TASK - Would you please report how many lines of the listing contain "Belvedere"? Reply with that number only.
*** Block opens ***
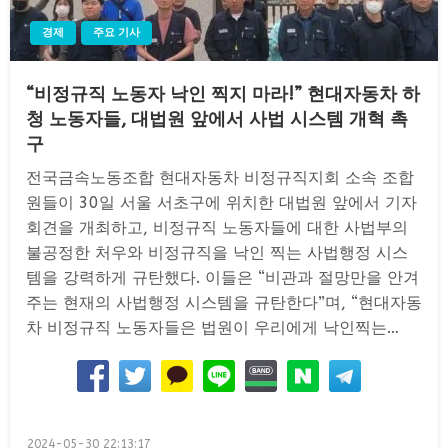
경제
주요 기사
“비정규직 노동자 낙인 찍지 마라!” 현대자동차 하
청 노동자들, 대법원 앞에서 사법 시스템 개혁 촉
구
전국금속노동조합 현대자동차 비정규직지회 소속 조합
원들이 30일 서울 서초구에 위치한 대법원 앞에서 기자
회견을 개최하고, 비정규직 노동자들에 대한 사법부의
불공정한 처우와 비정규직을 낙인 찍는 사법행정 시스
템을 강력하게 규탄했다. 이들은 “비관과 절망만을 안겨
주는 현재의 사법행정 시스템을 규탄한다”며, “현대자동
차 비정규직 노동자들은 법원이 우리에게 낙인찍는…
Posted
2024-05-30 22:13:17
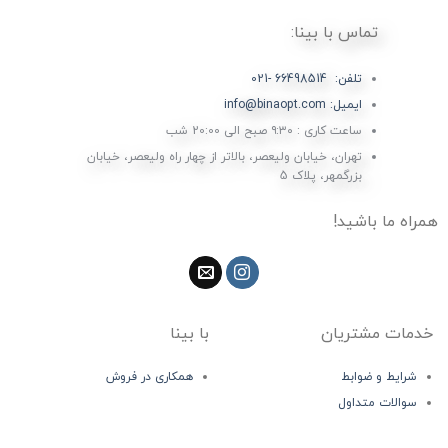
تماس با بینا:
تلفن: 66498514 -021
ایمیل: info@binaopt.com
ساعت کاری : ۹:۳۰ صبح الی 20:00 شب
تهران، خیابان ولیعصر، بالاتر از چهار راه ولیعصر، خیابان
بزرگمهر، پلاک 5
همراه ما باشید!
خدمات مشتریان
با بینا
شرایط و ضوابط
همکاری در فروش
سوالات متداول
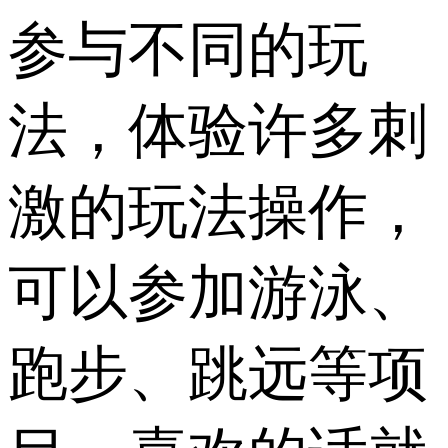
参与不同的玩
法，体验许多刺
激的玩法操作，
可以参加游泳、
跑步、跳远等项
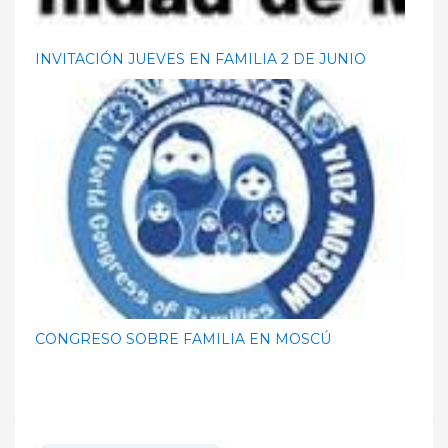
INVITACIÓN JUEVES EN FAMILIA 2 DE JUNIO
CONGRESO SOBRE FAMILIA EN MOSCÚ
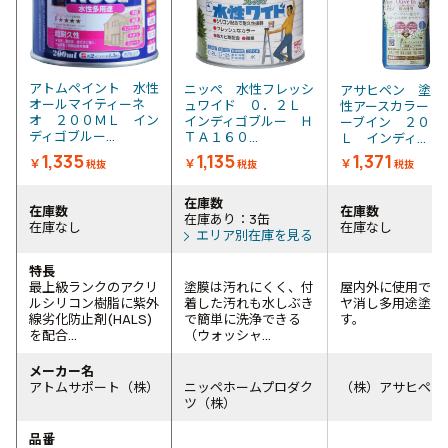
アトムペイント 水性
ニッぺ 水性フレッシ
アサヒペン 塗料
オールマイティーネ
ュワイド ０．２Ｌ
性アースカラー 
オ ２００ＭＬ イン
インディゴブルー Ｈ
ーブイン ２００
ディゴブルー...
ＴＡ１６０...
Ｌ インディ...
1,335
1,135
1,371
￥
￥
￥
税抜
税抜
税抜
在庫数
在庫数
在庫数
在庫あり：3缶
在庫なし
在庫なし
エリア別在庫を見る
特長
最上級ランクのアクリ
塗膜は汚れにくく、付
屋内外に使用でき
ルシリコン樹脂に紫外
着した汚れも水しぶき
ヤ消し多用途塗料
線劣化防止剤(HALS)
で簡単に洗浄できる
す。
を配合...
（ウォッシャ...
メーカー名
アトムサポート（株）
ニッペホームプロダク
（株）アサヒペン
ツ（株）
品番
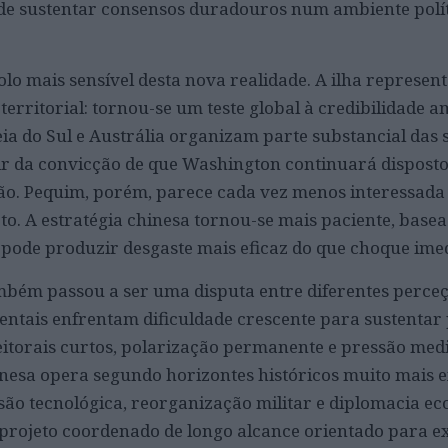
 de sustentar consensos duradouros num ambiente polí
lo mais sensível desta nova realidade. A ilha represen
erritorial: tornou-se um teste global à credibilidade 
eia do Sul e Austrália organizam parte substancial das 
rtir da convicção de que Washington continuará disposto
gião. Pequim, porém, parece cada vez menos interessad
to. A estratégia chinesa tornou-se mais paciente, base
pode produzir desgaste mais eficaz do que choque imed
mbém passou a ser uma disputa entre diferentes perce
ntais enfrentam dificuldade crescente para sustentar p
leitorais curtos, polarização permanente e pressão med
inesa opera segundo horizontes históricos muito mais e
ansão tecnológica, reorganização militar e diplomacia e
projeto coordenado de longo alcance orientado para 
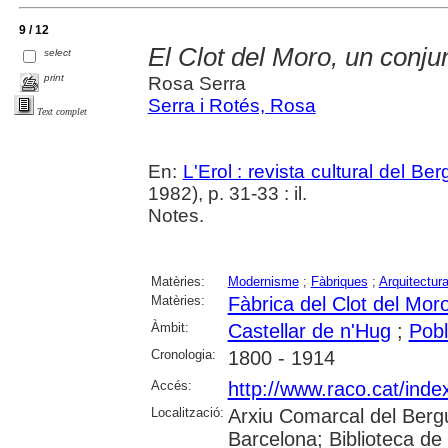
9 / 12
El Clot del Moro, un conju
select
print
Rosa Serra
Serra i Rotés, Rosa
Text complet
En:
L'Erol : revista cultural del Be
1982), p. 31-33 : il.
Notes.
Matèries:
Modernisme
;
Fàbriques
;
Arquitectur
Matèries:
Fàbrica del Clot del Mor
Àmbit:
Castellar de n'Hug
;
Pobl
Cronologia:
1800 - 1914
Accés:
http://www.raco.cat/inde
Localització:
Arxiu Comarcal del Berg
Barcelona; Biblioteca de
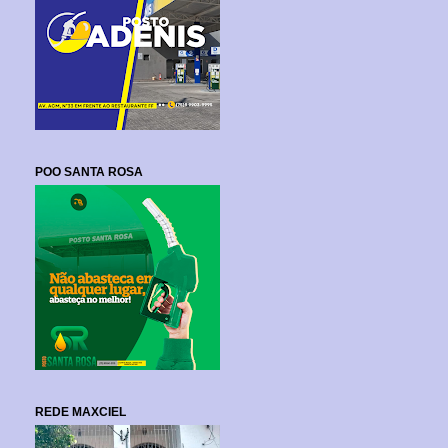
POO SANTA ROSA
REDE MAXCIEL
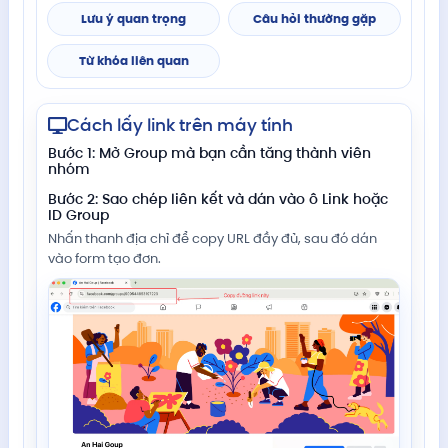
Lưu ý quan trọng
Câu hỏi thường gặp
Từ khóa liên quan
Cách lấy link trên máy tính
Bước 1: Mở Group mà bạn cần tăng thành viên
nhóm
Bước 2: Sao chép liên kết và dán vào ô Link hoặc
ID Group
Nhấn thanh địa chỉ để copy URL đầy đủ, sau đó dán
vào form tạo đơn.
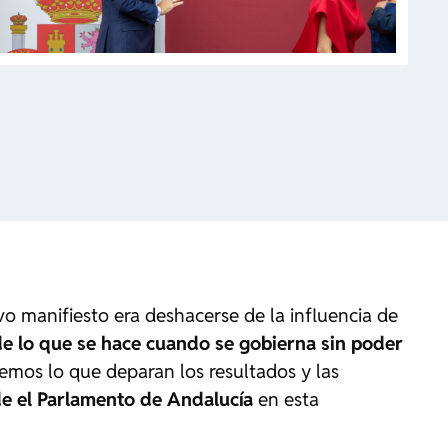
o manifiesto era deshacerse de la influencia de
de lo que se hace cuando se gobierna sin poder
eremos lo que deparan los resultados y las
de el Parlamento de Andalucía
en esta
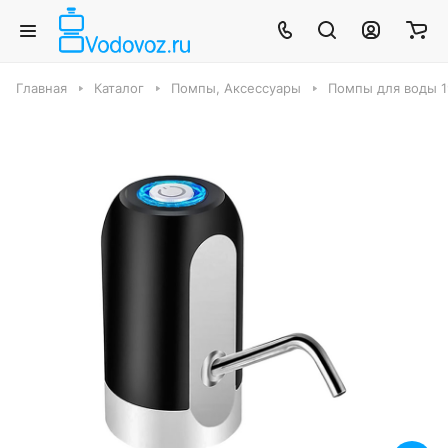
Главная
Каталог
Помпы, Аксессуары
Помпы для воды 1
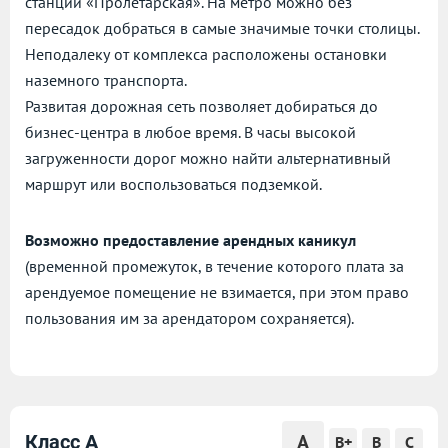
станции «Пролетарская». На метро можно без
пересадок добраться в самые значимые точки столицы.
Неподалеку от комплекса расположены остановки
наземного транспорта.
Развитая дорожная сеть позволяет добираться до
бизнес-центра в любое время. В часы высокой
загруженности дорог можно найти альтернативный
маршрут или воспользоваться подземкой.
Возможно предоставление арендных каникул
(временной промежуток, в течение которого плата за
арендуемое помещение не взимается, при этом право
пользования им за арендатором сохраняется).
A
Класс A
B+
B
C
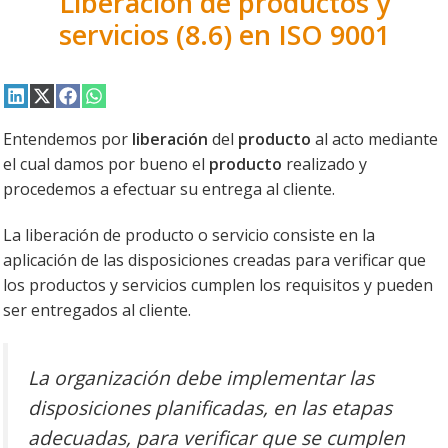
Liberación de productos y
servicios (8.6) en ISO 9001
Compartir
Compartir
Compartir
Compartir
en
en
en
en
LinkedIn
X
Facebook
WhatsApp
Entendemos por
liberación
del
producto
al acto mediante
(Twitter)
el cual damos por bueno el
producto
realizado y
procedemos a efectuar su entrega al cliente.
La liberación de producto o servicio consiste en la
aplicación de las disposiciones creadas para verificar que
los productos y servicios cumplen los requisitos y pueden
ser entregados al cliente.
La organización debe implementar las
disposiciones planificadas, en las etapas
adecuadas, para verificar que se cumplen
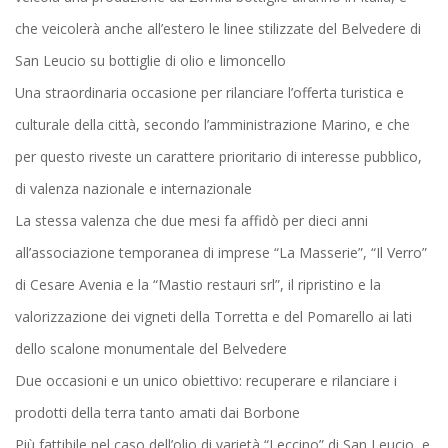
che veicolerà anche all’estero le linee stilizzate del Belvedere di
San Leucio su bottiglie di olio e limoncello
Una straordinaria occasione per rilanciare l’offerta turistica e
culturale della città, secondo l’amministrazione Marino, e che
per questo riveste un carattere prioritario di interesse pubblico,
di valenza nazionale e internazionale
La stessa valenza che due mesi fa affidò per dieci anni
all’associazione temporanea di imprese “La Masserie”, “Il Verro”
di Cesare Avenia e la “Mastio restauri srl”, il ripristino e la
valorizzazione dei vigneti della Torretta e del Pomarello ai lati
dello scalone monumentale del Belvedere
Due occasioni e un unico obiettivo: recuperare e rilanciare i
prodotti della terra tanto amati dai Borbone
Più fattibile nel caso dell’olio di varietà “Leccino” di San Leucio, e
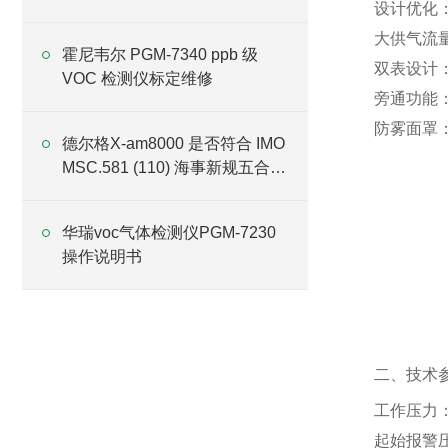
设计优化
大供气流
霍尼韦尔 PGM-7340 ppb 级
双表设计
VOC 检测仪标定维修
旁通功能
防雾面罩
德尔格X-am8000 是否符合 IMO
MSC.581 (110) 海事新规五合一
检测要求？
华瑞voc气体检测仪PGM-7230
操作说明书
二、技术
工作压力
‌
起始报警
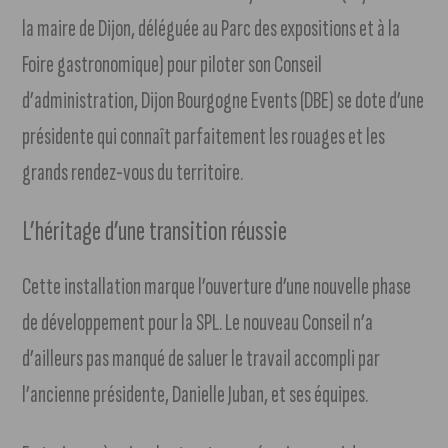
la maire de Dijon, déléguée au Parc des expositions et à la
Foire gastronomique) pour piloter son Conseil
d’administration, Dijon Bourgogne Events (DBE) se dote d’une
présidente qui connaît parfaitement les rouages et les
grands rendez-vous du territoire.
L’héritage d’une transition réussie
Cette installation marque l’ouverture d’une nouvelle phase
de développement pour la SPL. Le nouveau Conseil n’a
d’ailleurs pas manqué de saluer le travail accompli par
l’ancienne présidente, Danielle Juban, et ses équipes.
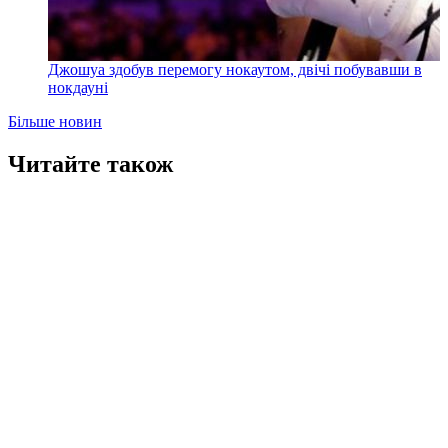
Джошуа здобув перемогу нокаутом, двічі побувавши в
нокдауні
Більше новин
Читайте також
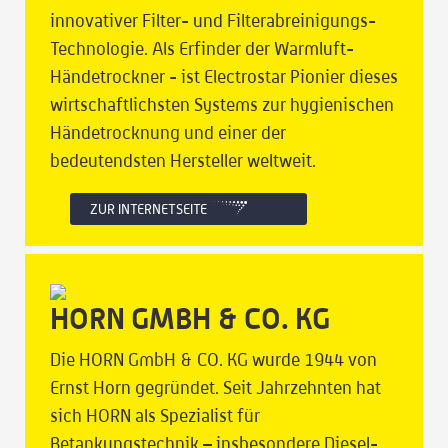
innovativer Filter- und Filterabreinigungs-
Technologie. Als Erfinder der Warmluft-
Händetrockner - ist Electrostar Pionier dieses
wirtschaftlichsten Systems zur hygienischen
Händetrocknung und einer der
bedeutendsten Hersteller weltweit.
ZUR INTERNETSEITE
HORN GMBH & CO. KG
Die HORN GmbH & CO. KG wurde 1944 von
Ernst Horn gegründet. Seit Jahrzehnten hat
sich HORN als Spezialist für
Betankungstechnik – insbesondere Diesel-,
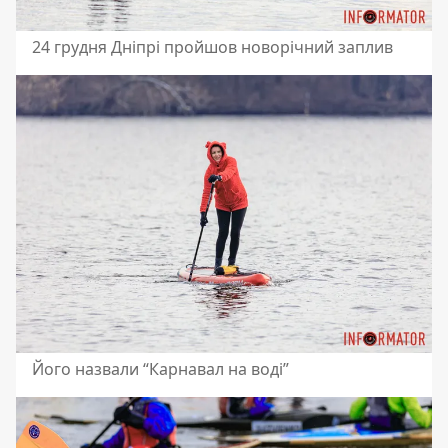
24 грудня Дніпрі пройшов новорічний заплив
Його назвали “Карнавал на воді”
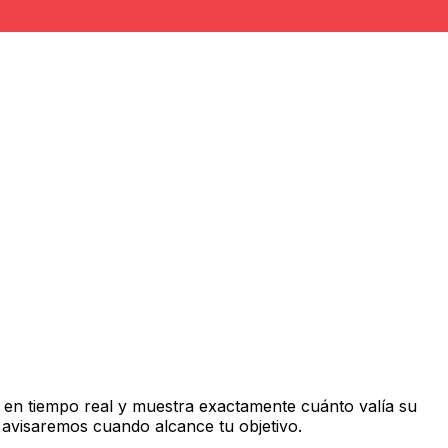
en tiempo real y muestra exactamente cuánto valía su
 avisaremos cuando alcance tu objetivo.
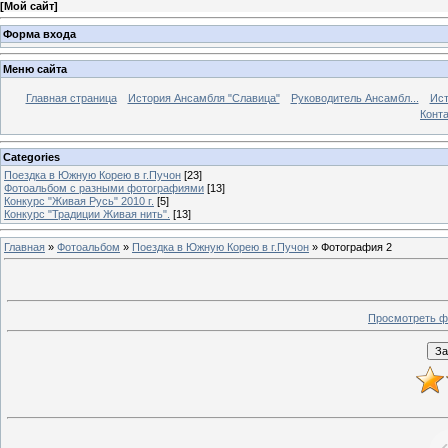
[
Мой сайт
]
Форма входа
Меню сайта
Главная страница
История Ансамбля "Славица"
Руководитель Ансамбл...
Ист
Конт
Categories
Поездка в Южную Корею в г.Пучон
[23]
Фотоальбом с разными фотографиями
[13]
Конкурс "Живая Русь" 2010 г.
[5]
Конкурс "Традиции Живая нить".
[13]
Главная
»
Фотоальбом
»
Поездка в Южную Корею в г.Пучон
» Фотография 2
Просмотреть ф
*** Block closes ***
WRITTEN SOLUTION - 2